- Film poster
- Directed by: Diana Whitten
- Written by: Diana Whitten
- Produced by: Diana Whitten; Elissa Brown; Mitchell Block;
- Starring: Rebecca Gomperts
- Cinematography: Diana Whitten
- Edited by: Simeon Hutner
- Music by: Todd Griffin; Heather McIntosh;
- Production companies: Sovereignty Productions; in association with:; Fork Films; Impact Partners; Chicken and Egg Pictures;
- Distributed by: Filmbuff
- Release date: March 9, 2014 (SXSW);
- Running time: 90 minutes
- Countries: USA, Tanzania; Spain, Portugal; Poland, Pakistan; Netherlands, Ireland; Indonesia, Ecuador;
- Language: English
- Box office: $800 thousand

= Vessel (film) =

Vessel is a 2014 multi-national documentary film written and directed by Diana Whitten as her debut film, focusing on the work of Women on Waves, a Dutch pro-choice organization founded by the Dutch physician Rebecca Gomperts in 1999. The film's world premiere took place at SXSW in Texas on March 9, 2014. The film has been distributed by Filmbuff since 2015.

==Synopsis==
The film focuses on Dr. Rebecca Gomperts' work with her organization 'Women on Waves', as she sails a ship around the world and provides abortions at sea for women who have no legal alternative. Gomperts meets opposition, but when each is overcome, she refines her mission and eventually realizes she can use new technologies to bypass existing laws. She trains women to give themselves abortions using WHO-researched protocols with pills, and creates an underground network of empowered activists who trust women to handle abortion themselves.

==Cast==
The film features Rebecca Gomperts, Susan Davies, Veronica Vera, Kinga Jelinska, Cecilia Costa, Gunilla Kleiverda, Myra ter Meulen, Margreet Parlevliet, Juul Brockling, Lizet Kraal, Margie Moore, Ivette Mrova, Annemarie van den Heuvel, Ana Cristina Santos, Sara larrea, Ana Cristina Vera, Paula Castello Starkoff, Manuela Luna Creciente, and Nondo Ebuela Ejano, with voice-over by Kinga Jelinska and Inês Rodrigues.

==Production==
The film took seven years to make.

==Recognition==

===Reception===
Vessel was given a mixed review by Indiewire critic Eric Kohn, who wrote that "the hot button topic [abortion] begs for a more dynamic treatment."

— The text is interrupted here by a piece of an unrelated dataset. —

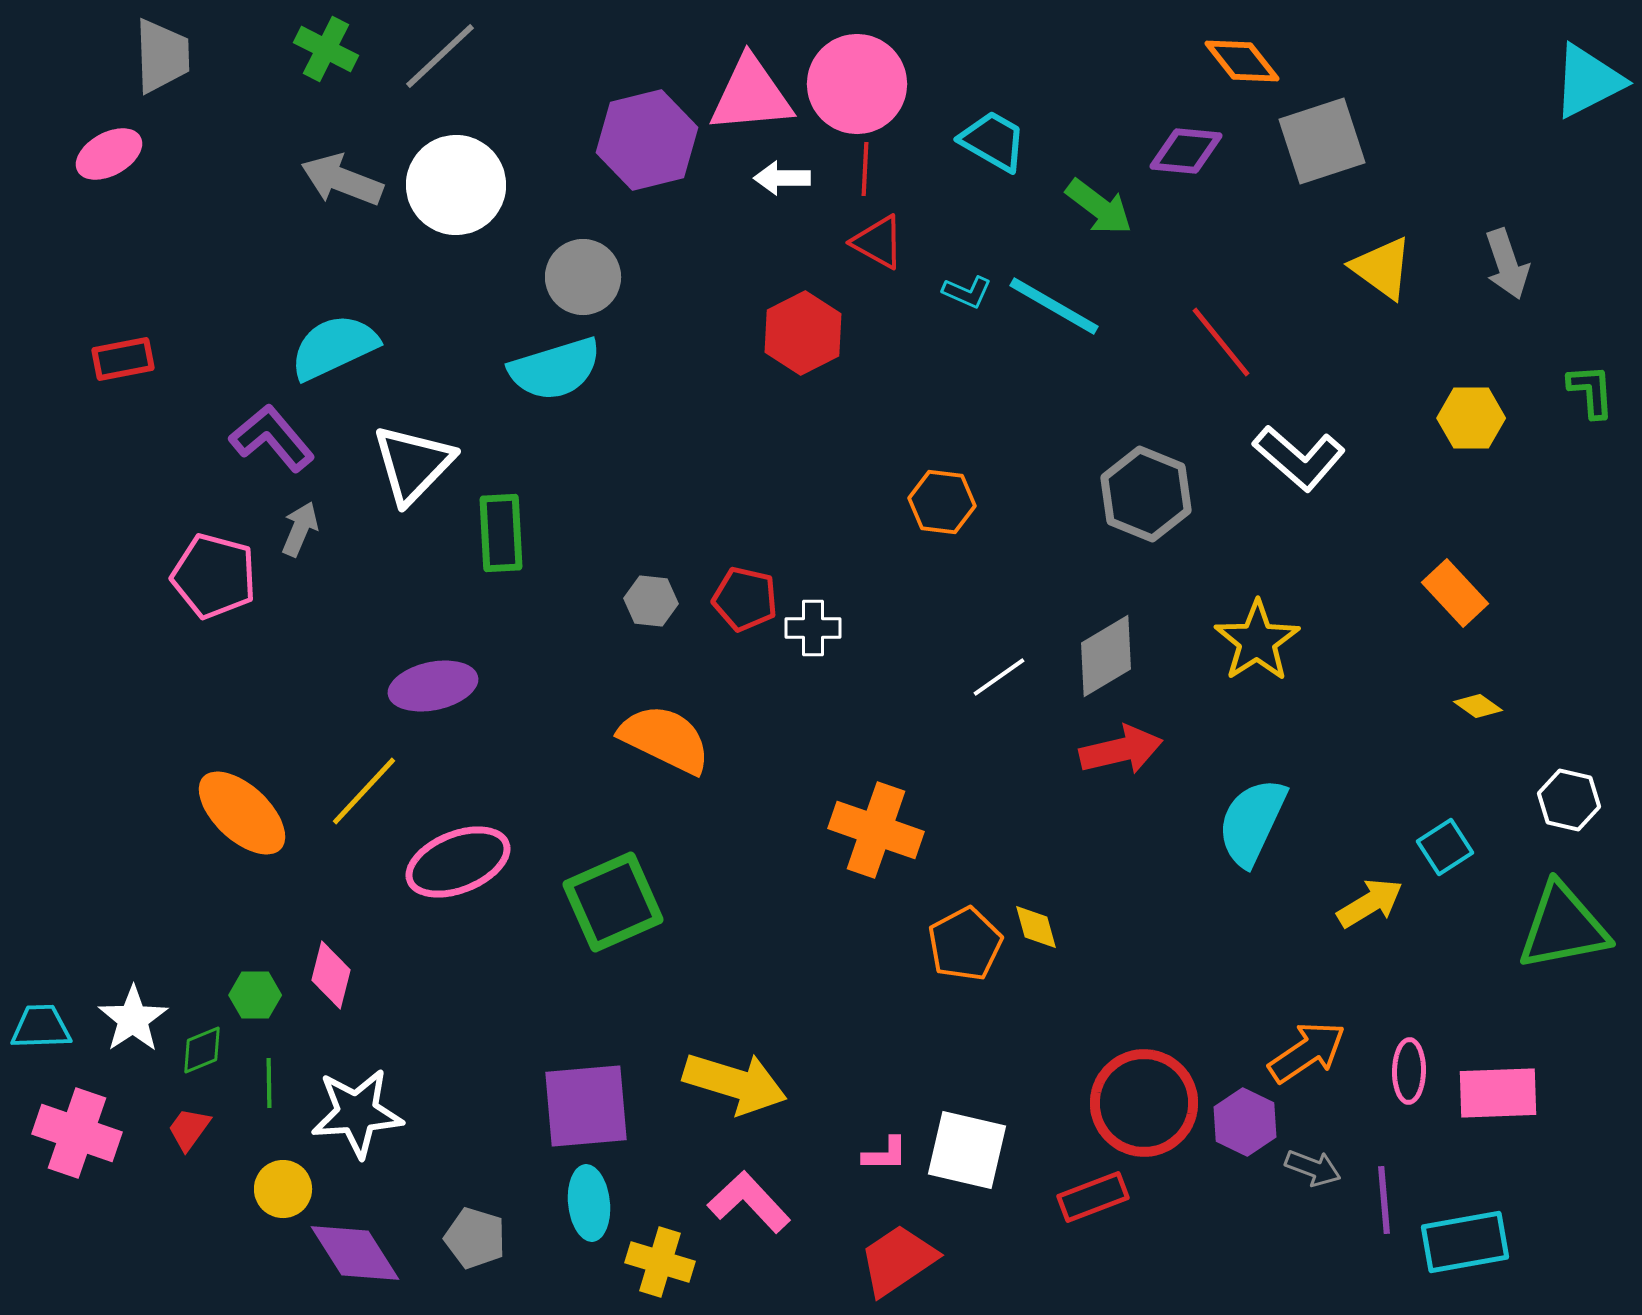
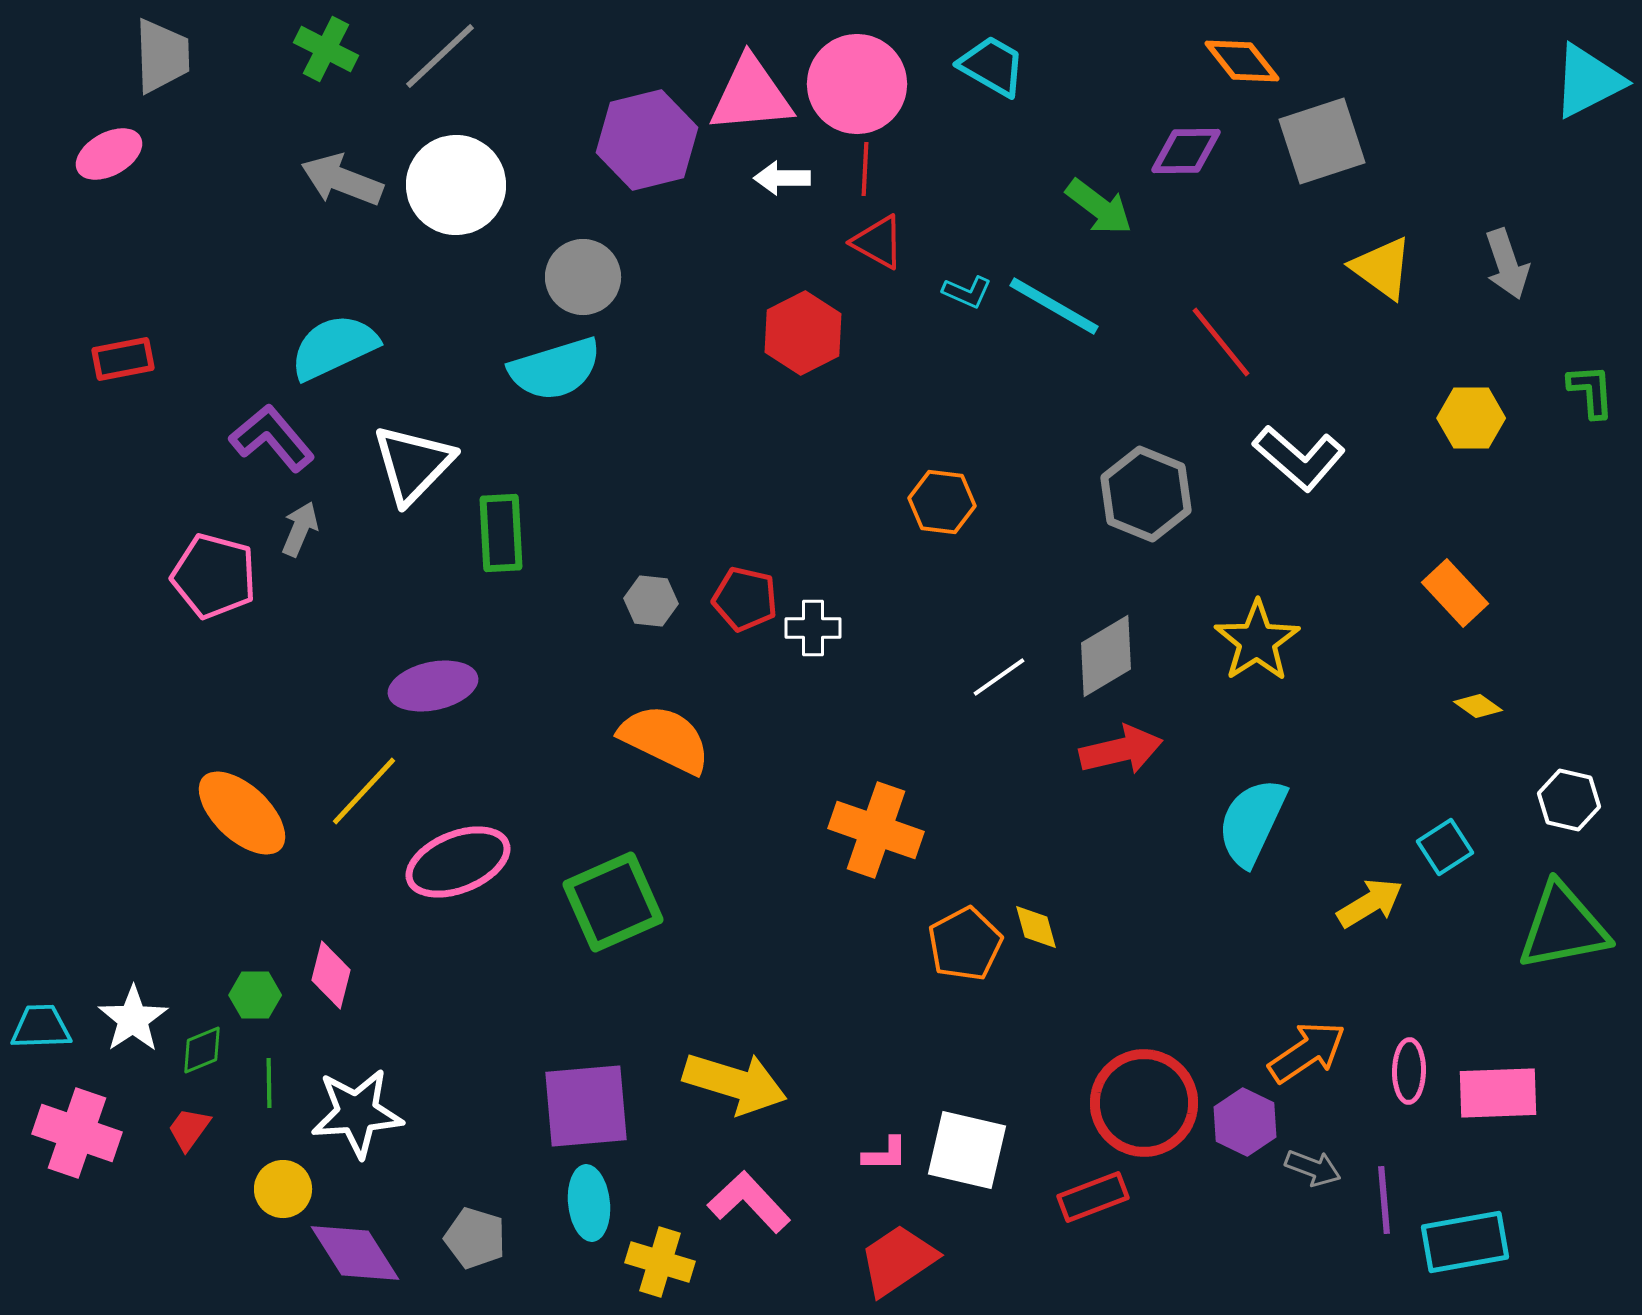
cyan trapezoid at (993, 141): moved 1 px left, 75 px up
purple diamond at (1186, 151): rotated 6 degrees counterclockwise
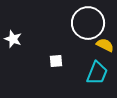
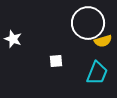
yellow semicircle: moved 2 px left, 4 px up; rotated 138 degrees clockwise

===Awards and nominations===
At the 2014 South by Southwest Film Festival the film was nominated for the 'SXSW Grand Jury Award' and won both the 'Audience Award' and 'Special Jury Awards' for Documentary Feature. At the 2014 Sheffield International Documentary Festival, the film won the Peter Wintonick Award. At the Nantucket Film Festival, the film won the Adrienne Shelly Excellence In Filmmaking Award.